The truth: Yes, it’s amazing that as a species we’ve discovered how to outsmart our bodies by suppressing our cycle, but that doesn’t mean we should. Nature is infinitely more intelligent than we are and gave us the gift of the cycle as a way to protect our long-term health. Tampering with that system by intentionally skipping your period comes with real side effects and health dangers. Ovulation, and therefore menstruation, plays an important role in safeguarding our health for decades to come and protecting us from osteoporosis, heart disease, breast disease, and dementia. Every ovulation and cycle puts protective benefits into your health “bank account” for the years when you stop having a cycle. Our menstrual cycle is so critical to our overall health and well-being that the American College of Obstetricians and Gynecologists has decreed that menstruation is the fifth vital sign, just as important as pulse, temperature, breathing rate, and blood pressure. If your period has gone MIA, it is considered a sign of a health issue such as low estrogen levels, which have been linked to heart issues and bone weakness. If you’re missing periods due to polycystic ovary syndrome (PCOS), or if you have irregular cycles, it’s a sign your hormonal system is off-kilter and will likely be accompanied by symptoms like acne, mood swings, or weight gain. A period that arrives like clockwork each month is just as important as having healthy blood pressure levels at your annual checkup. I recommend monitoring your period—tracking the color and consistency, duration, and intensity—to stay on top of your hormonal health. In the Biohacking Tool Kit section, we’ll take a deeper dive into menstruation to help you interpret the color of your monthly bleed, fix your specific period problems, and have a happier cycle.
Myth 5: If you have a bad period, there’s not much you can do
When you get a cold, do you just let it run its course, or do you take action to promote faster healing? Of course it makes sense to pop vitamin C, get more rest, and take better care of ourselves. It’s odd that when we’re having period-related symptoms—cramps, heavy bleeding, or spotting—we tend to ignore our problems. We believe it’s our lot in life to have painful periods, so we don’t do anything about it.

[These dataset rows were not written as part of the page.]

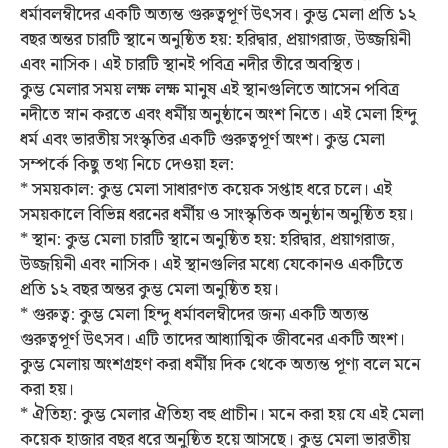
ধর্মাবলম্বীদের একটি অত্যন্ত গুরুত্বপূর্ণ উৎসব। কুম্ভ মেলা প্রতি ১২
বছর অন্তর চারটি স্থানে অনুষ্ঠিত হয়: হরিদ্বার, প্রয়াগরাজ, উজ্জয়িনী
এবং নাসিক। এই চারটি স্থানই পবিত্র নদীর তীরে অবস্থিত।
কুম্ভ মেলার সময় লক্ষ লক্ষ মানুষ এই স্থানগুলিতে আসেন পবিত্র
নদীতে স্নান করতে এবং ধর্মীয় অনুষ্ঠানে অংশ নিতে। এই মেলা হিন্দু
ধর্ম এবং ভারতীয় সংস্কৃতির একটি গুরুত্বপূর্ণ অংশ। কুম্ভ মেলা
সম্পর্কে কিছু তথ্য নিচে দেওয়া হল:
* সময়কাল: কুম্ভ মেলা সাধারণত কয়েক সপ্তাহ ধরে চলে। এই
সময়কালে বিভিন্ন ধরনের ধর্মীয় ও সাংস্কৃতিক অনুষ্ঠান অনুষ্ঠিত হয়।
* স্থান: কুম্ভ মেলা চারটি স্থানে অনুষ্ঠিত হয়: হরিদ্বার, প্রয়াগরাজ,
উজ্জয়িনী এবং নাসিক। এই স্থানগুলির মধ্যে যেকোনও একটিতে
প্রতি ১২ বছর অন্তর কুম্ভ মেলা অনুষ্ঠিত হয়।
* গুরুত্ব: কুম্ভ মেলা হিন্দু ধর্মাবলম্বীদের জন্য একটি অত্যন্ত
গুরুত্বপূর্ণ উৎসব। এটি তাদের আধ্যাত্মিক জীবনের একটি অংশ।
কুম্ভ মেলায় অংশগ্রহণ করা ধর্মীয় দিক থেকে অত্যন্ত পূণ্য বলে মনে
করা হয়।
* ঐতিহ্য: কুম্ভ মেলার ঐতিহ্য বহু প্রাচীন। মনে করা হয় যে এই মেলা
কয়েক হাজার বছর ধরে অনুষ্ঠিত হয়ে আসছে। কুম্ভ মেলা ভারতীয়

The truth: This way of thinking is the direct result of the paltry education we receive about our hormones and what kind of support they need, because the reality is you can do something. You can take action, change your hormonal reality, and have a better period. Just as you wouldn’t let your cold linger unnecessarily, you don’t have to put up with problem periods. With some simple cyclical lifestyle hacks—think food, exercise, supplements, and the way you manage your time—you could see results as soon as your next cycle.